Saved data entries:
◆ ◆ ◆ ◆

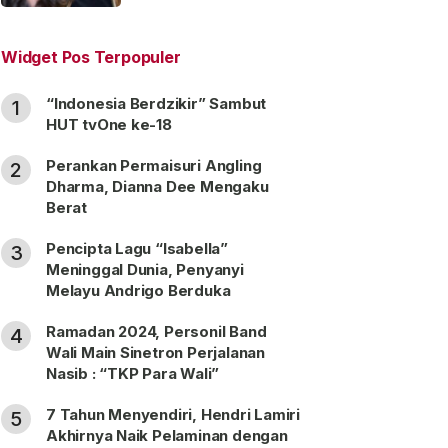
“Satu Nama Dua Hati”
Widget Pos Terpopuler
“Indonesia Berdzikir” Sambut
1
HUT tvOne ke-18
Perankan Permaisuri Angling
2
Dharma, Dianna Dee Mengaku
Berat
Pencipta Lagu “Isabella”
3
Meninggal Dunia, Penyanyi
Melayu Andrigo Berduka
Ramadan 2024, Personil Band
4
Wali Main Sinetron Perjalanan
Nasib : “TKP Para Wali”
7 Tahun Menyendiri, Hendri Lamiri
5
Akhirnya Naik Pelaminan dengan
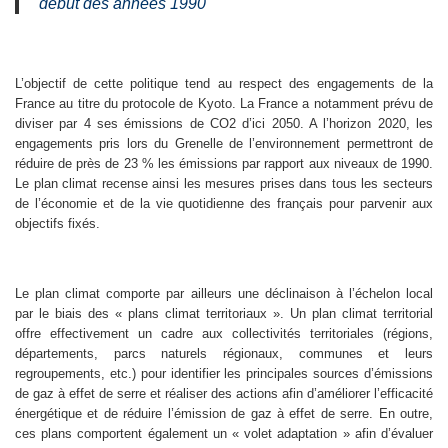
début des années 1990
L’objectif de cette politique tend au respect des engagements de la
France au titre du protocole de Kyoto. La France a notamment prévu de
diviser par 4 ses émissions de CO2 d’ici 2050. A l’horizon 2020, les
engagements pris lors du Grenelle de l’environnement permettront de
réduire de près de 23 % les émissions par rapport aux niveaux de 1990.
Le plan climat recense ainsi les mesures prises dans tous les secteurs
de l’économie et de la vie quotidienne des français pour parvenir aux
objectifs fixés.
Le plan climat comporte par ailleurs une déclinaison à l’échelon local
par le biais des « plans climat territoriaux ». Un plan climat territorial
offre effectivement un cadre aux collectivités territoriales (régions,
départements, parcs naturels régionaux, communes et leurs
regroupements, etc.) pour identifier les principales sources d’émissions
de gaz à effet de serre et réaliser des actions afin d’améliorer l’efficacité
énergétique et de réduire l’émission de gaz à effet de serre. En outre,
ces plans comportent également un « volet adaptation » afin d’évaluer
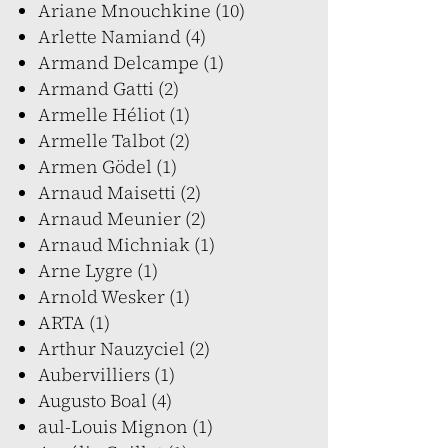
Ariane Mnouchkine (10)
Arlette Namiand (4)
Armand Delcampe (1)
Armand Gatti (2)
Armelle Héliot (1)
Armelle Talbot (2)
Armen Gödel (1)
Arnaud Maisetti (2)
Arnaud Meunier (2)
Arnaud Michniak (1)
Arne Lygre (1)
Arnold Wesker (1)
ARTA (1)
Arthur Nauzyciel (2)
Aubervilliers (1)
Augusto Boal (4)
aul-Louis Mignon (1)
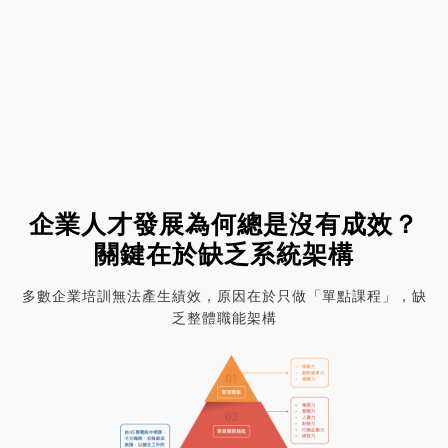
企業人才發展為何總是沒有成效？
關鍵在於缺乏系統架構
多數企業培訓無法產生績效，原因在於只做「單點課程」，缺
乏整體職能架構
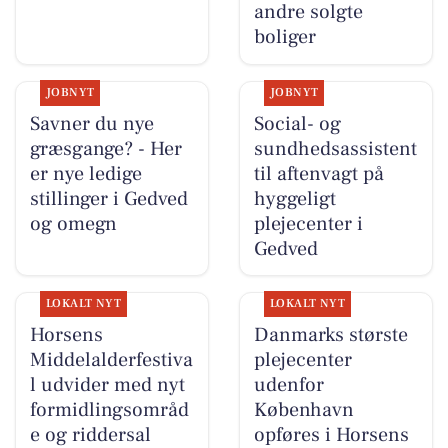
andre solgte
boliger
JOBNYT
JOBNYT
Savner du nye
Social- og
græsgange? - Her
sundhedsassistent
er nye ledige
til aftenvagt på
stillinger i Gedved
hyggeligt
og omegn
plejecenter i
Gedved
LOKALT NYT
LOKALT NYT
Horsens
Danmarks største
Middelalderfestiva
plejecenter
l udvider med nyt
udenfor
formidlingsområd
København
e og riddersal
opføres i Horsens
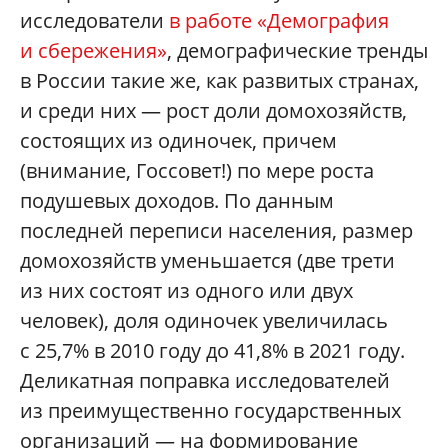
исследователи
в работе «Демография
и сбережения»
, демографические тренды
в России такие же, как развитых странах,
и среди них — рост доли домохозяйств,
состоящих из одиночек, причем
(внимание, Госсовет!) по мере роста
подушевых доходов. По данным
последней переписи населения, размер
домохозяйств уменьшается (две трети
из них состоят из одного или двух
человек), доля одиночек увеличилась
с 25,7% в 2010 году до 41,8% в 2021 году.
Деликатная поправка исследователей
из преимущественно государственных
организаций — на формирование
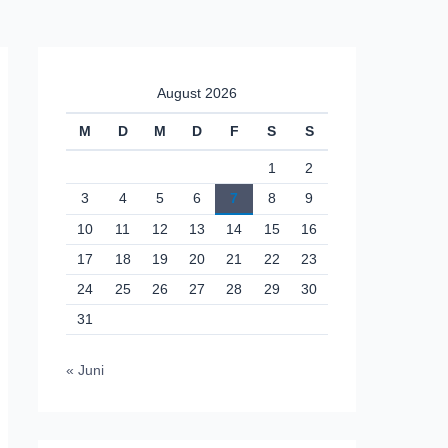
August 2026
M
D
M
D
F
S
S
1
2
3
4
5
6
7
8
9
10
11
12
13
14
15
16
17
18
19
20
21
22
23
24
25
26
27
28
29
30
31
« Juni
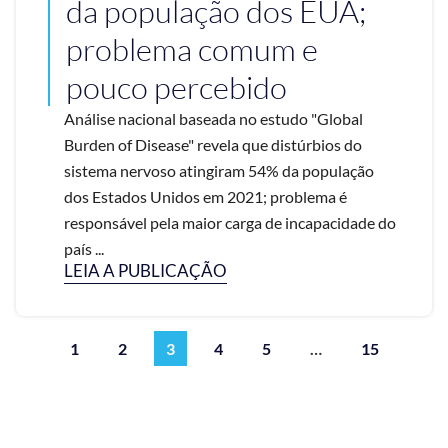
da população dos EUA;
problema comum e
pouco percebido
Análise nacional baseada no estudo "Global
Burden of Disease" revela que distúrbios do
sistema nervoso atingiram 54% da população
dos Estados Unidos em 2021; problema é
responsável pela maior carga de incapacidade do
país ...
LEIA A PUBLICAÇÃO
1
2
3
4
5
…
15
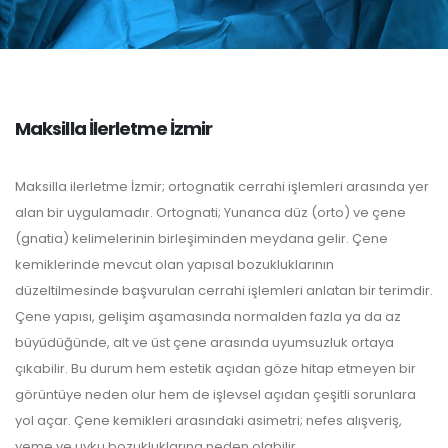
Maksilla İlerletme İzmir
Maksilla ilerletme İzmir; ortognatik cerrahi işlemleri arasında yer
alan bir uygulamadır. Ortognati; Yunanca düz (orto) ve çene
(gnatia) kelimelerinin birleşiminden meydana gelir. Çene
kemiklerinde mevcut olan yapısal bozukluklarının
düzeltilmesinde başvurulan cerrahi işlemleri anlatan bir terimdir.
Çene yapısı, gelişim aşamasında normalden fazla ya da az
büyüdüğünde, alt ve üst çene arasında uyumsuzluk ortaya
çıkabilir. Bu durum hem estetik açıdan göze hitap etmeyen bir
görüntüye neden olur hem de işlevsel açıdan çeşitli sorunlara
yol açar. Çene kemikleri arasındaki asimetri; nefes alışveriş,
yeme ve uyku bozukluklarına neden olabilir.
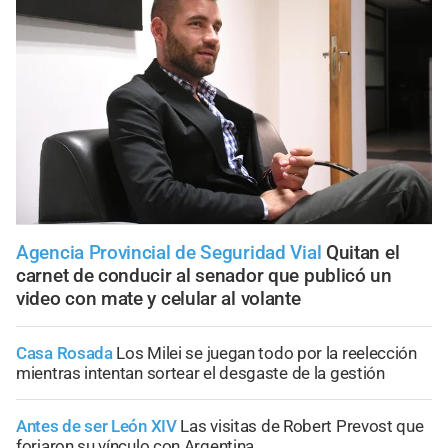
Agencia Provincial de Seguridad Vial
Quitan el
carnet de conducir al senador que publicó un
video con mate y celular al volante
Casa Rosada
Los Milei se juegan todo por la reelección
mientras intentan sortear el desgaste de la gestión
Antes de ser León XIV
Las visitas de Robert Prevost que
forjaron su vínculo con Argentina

◆ ◆ ◆ ◆

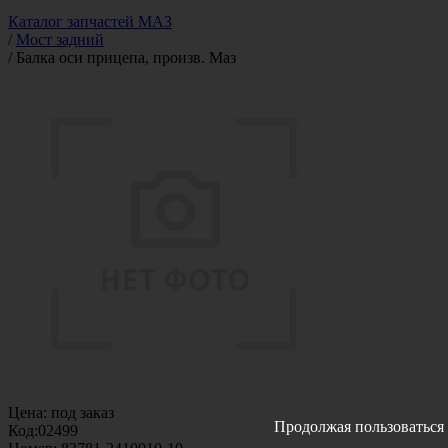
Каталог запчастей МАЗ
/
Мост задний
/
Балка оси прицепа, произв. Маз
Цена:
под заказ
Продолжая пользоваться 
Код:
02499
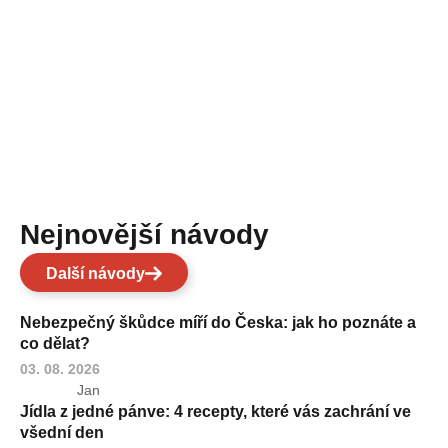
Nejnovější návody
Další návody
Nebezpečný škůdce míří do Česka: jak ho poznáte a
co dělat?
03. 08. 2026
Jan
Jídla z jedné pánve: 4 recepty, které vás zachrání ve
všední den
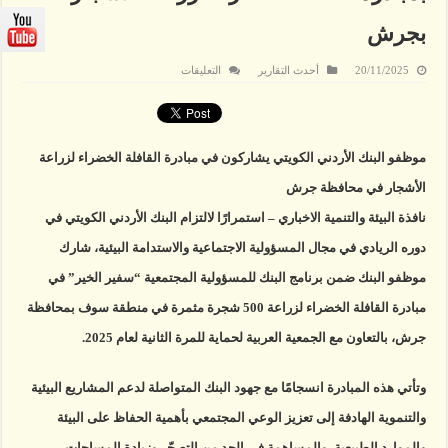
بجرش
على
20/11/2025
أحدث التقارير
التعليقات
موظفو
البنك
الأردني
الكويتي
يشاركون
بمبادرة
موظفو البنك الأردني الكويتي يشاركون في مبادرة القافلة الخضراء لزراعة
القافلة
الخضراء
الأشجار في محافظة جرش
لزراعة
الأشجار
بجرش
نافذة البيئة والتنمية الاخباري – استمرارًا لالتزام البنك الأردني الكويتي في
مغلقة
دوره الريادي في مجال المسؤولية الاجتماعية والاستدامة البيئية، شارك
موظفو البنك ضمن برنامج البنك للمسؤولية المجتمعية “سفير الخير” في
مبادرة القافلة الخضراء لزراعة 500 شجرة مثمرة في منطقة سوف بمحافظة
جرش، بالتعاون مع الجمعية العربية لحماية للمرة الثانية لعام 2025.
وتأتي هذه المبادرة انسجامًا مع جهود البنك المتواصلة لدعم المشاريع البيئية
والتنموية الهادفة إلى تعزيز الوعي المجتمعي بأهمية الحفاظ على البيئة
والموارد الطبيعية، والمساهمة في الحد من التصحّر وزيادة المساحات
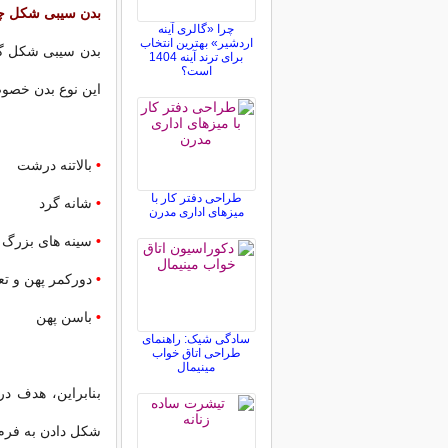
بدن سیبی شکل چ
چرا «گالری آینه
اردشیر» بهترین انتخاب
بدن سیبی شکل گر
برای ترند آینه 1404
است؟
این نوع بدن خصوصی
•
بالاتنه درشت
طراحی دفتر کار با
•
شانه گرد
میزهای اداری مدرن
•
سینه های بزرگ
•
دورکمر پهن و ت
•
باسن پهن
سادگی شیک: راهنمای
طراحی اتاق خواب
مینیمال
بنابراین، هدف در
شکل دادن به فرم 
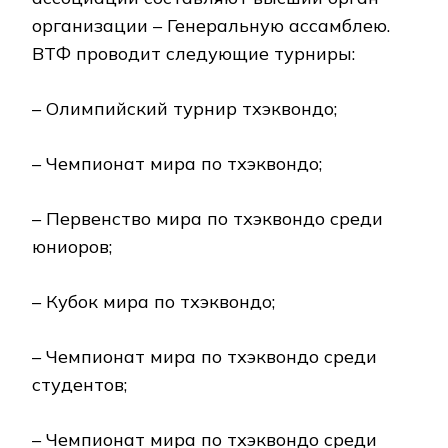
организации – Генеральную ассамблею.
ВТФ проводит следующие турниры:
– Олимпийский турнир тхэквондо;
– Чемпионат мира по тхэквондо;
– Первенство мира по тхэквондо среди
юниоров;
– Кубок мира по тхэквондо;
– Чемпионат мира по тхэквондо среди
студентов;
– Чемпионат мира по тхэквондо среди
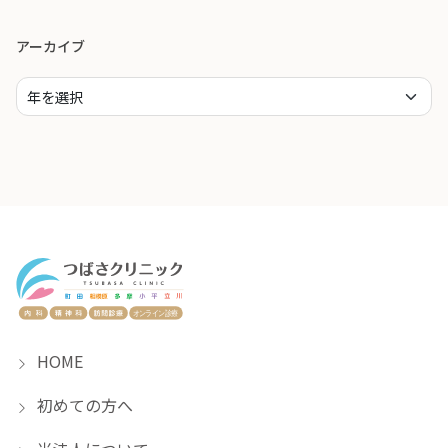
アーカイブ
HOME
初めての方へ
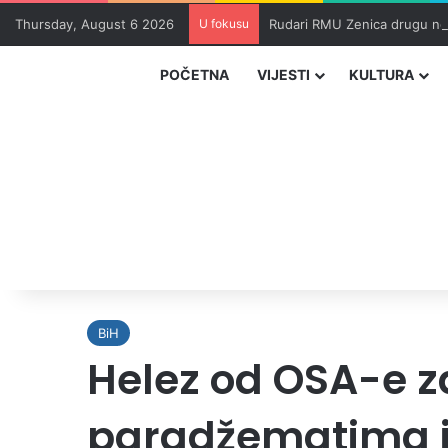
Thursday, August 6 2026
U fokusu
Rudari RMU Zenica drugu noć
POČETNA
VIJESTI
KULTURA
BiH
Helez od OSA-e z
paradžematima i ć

◆ ◆ ◆ ◆

DESCRIPTION OF THE TASK
Line count for the word "القافلة": tally the lines of the records above that hold it and give only that figure.

ANSWER TO THIS PROBLEM
3